N-Nitrosodimethylamine is classified as a probable human carcinogen (a substance that could cause cancer) based on results from laboratory tests.
If You Get a Recalled Drug From Nostrum Laboratories
“Nostrum Laboratories, Inc. is notifying its distributors by letter and is arranging for return of all recalled products. Pharmacies that have Metformin HCl Extended Release Tablets, USP 750 mg which is being recalled should return to place of purchase.
Consumers should consult a healthcare professional to obtain a replacement or a different treatment option. It could be dangerous for patients with type 2 diabetes to stop taking their metformin without first talking to their healthcare professional. Consumers should contact their physician or healthcare provider if they have experienced any problems that may be related to taking this drug product,” – the FDA said.
The Association reminds that all customers should contact their physician or pharmacy for further medical advice.

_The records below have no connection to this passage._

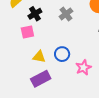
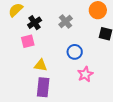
blue circle: (62, 54) -> (75, 52), moved
purple rectangle: (41, 79) -> (43, 87), turned -54

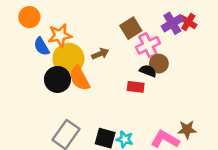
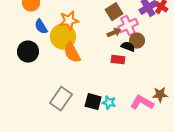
orange star: (60, 35) -> (69, 21), moved
brown arrow: (100, 54) -> (114, 33), moved
black circle: (57, 79) -> (28, 52), moved

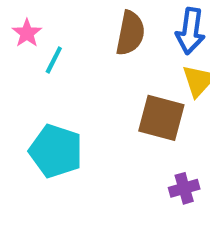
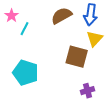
brown semicircle: (130, 33) -> (62, 16), turned -130

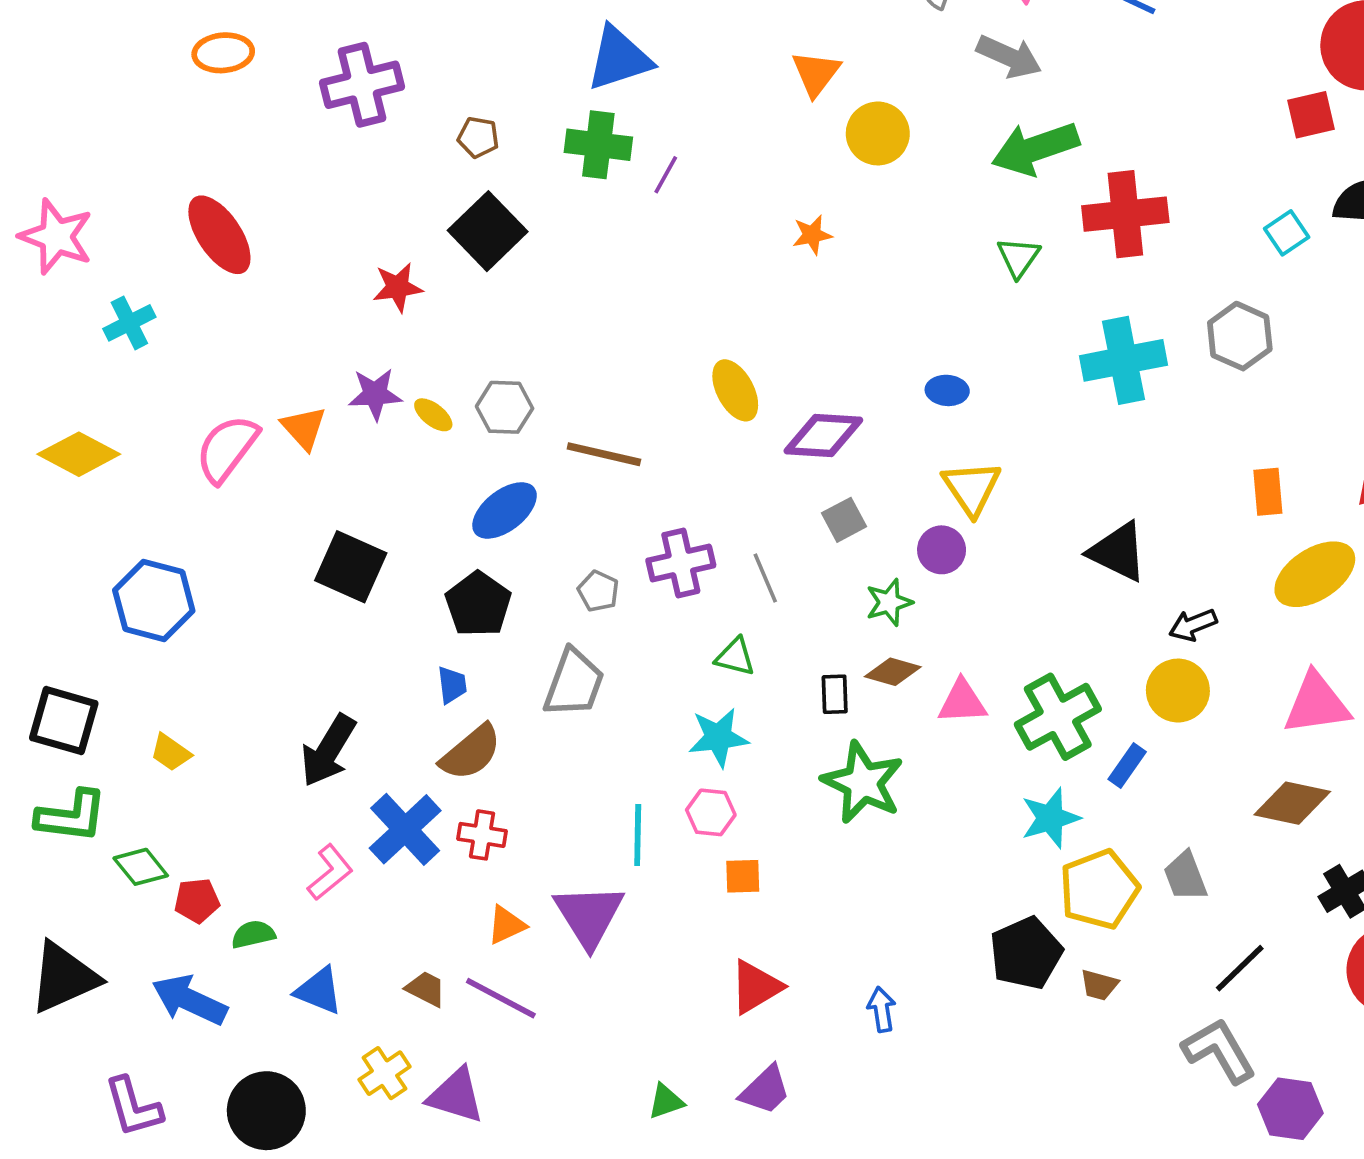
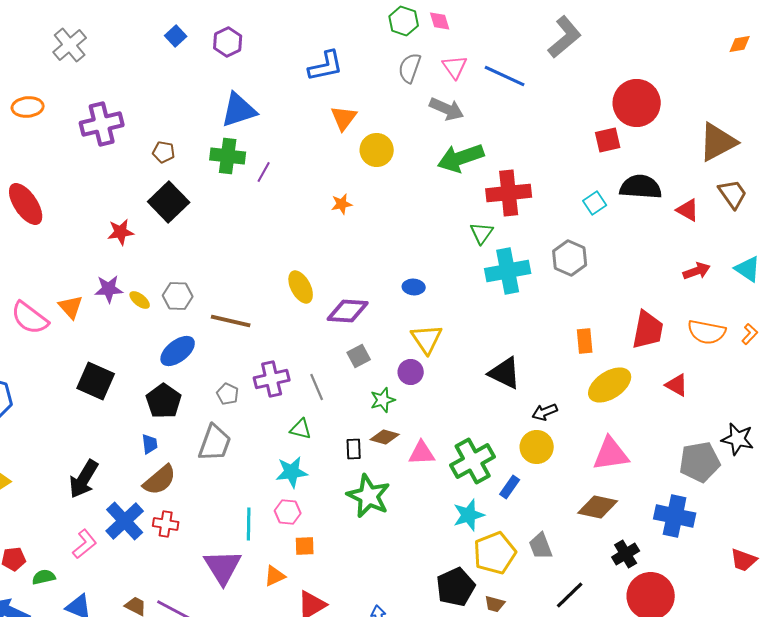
green triangle: (1018, 257) -> (482, 233), moved
pink semicircle: (227, 449) -> (30, 318), turned -90
orange triangle: (506, 925) -> (275, 576), moved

Adverse reactions or quality problems experienced with the use of this product may be reported to the FDA‘s MedWatch Adverse Event Reporting program either online, by regular mail or by fax.
Need to remember that patients taking recalled ER metformin should continue taking it until a doctor or pharmacist gives them a replacement or a different treatment option. It could be dangerous for patients with type 2 diabetes to stop taking their metformin without first talking to their health care professional. FDA recommends that health care professionals continue to prescribe metformin when clinically appropriate.